A alteração da data de pagamento do tributo deve respeitar o princípio da estrita legalidade tributária?

         O princípio da legalidade é a “nota essencial do Estado de Direito”[1]. Sua importância é revelada na maneira como a Constituição Federal o agasalha entre os direitos e garantias individuais no art. 5º, II, segundo o qual “ninguém será obrigado a fazer ou deixar de fazer alguma coisa senão em virtude de lei”. A máxima constitucional proclama o grande dogma do estado democrático de direito de que todos estão sujeitos à Constituição e às leis, formas por excelência de expressão da vontade popular. Eis os contornos gerais do princípio da legalidade.

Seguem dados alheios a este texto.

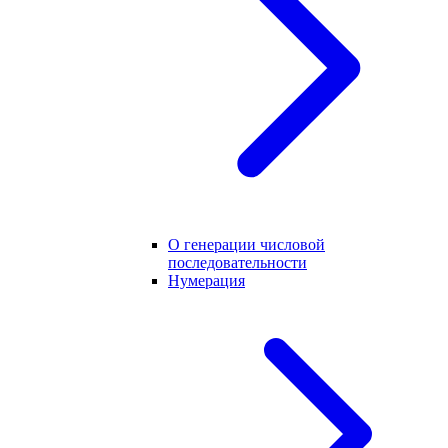
О генерации числовой
последовательности
Нумерация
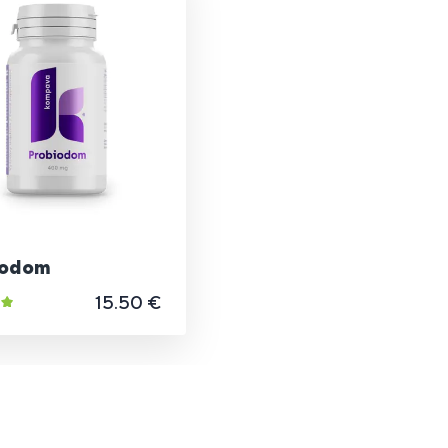
iodom
15.50 €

         Mas esse princípio é reproduzido noutros pontos do texto constitucional, desdobrando-se para adequar-se a ambientes normativos peculiares onde recebe arestas mais específicas. É o que ocorre no âmbito tributário, onde o princípio encontra-se (adaptado) no art. 150, I:
Art. 150. Sem prejuízo de outras garantias asseguradas ao contribuinte, é vedado à União, aos Estados, aos Municípios e ao Distrito Federal:
I – exigir ou aumentar tributo sem lei que o estabeleça;
         Para além do conceito de legalidade está o de reserva de lei, também chamada legalidade em sentido estrito, tipicidade fechada (regrada ou cerrada) e reserva legal. Conquanto sejam semelhantes, os conceitos não se confundem. Utilizando-se da lição de José Afonso da Silva, “o primeiro significa a submissão e o respeito à lei, ou a atuação dentro da esfera estabelecida pelo legislador. O segundo consiste em estatuir que a regulamentação de determinadas matérias há de se fazer necessariamente por lei formal”. Significa dizer que as matérias adstritas à reserva de lei não poderão ser dispostas por outro instrumento senão por lei formal originada através de processo legislativo próprio e emanado de órgão legislativo constitucional.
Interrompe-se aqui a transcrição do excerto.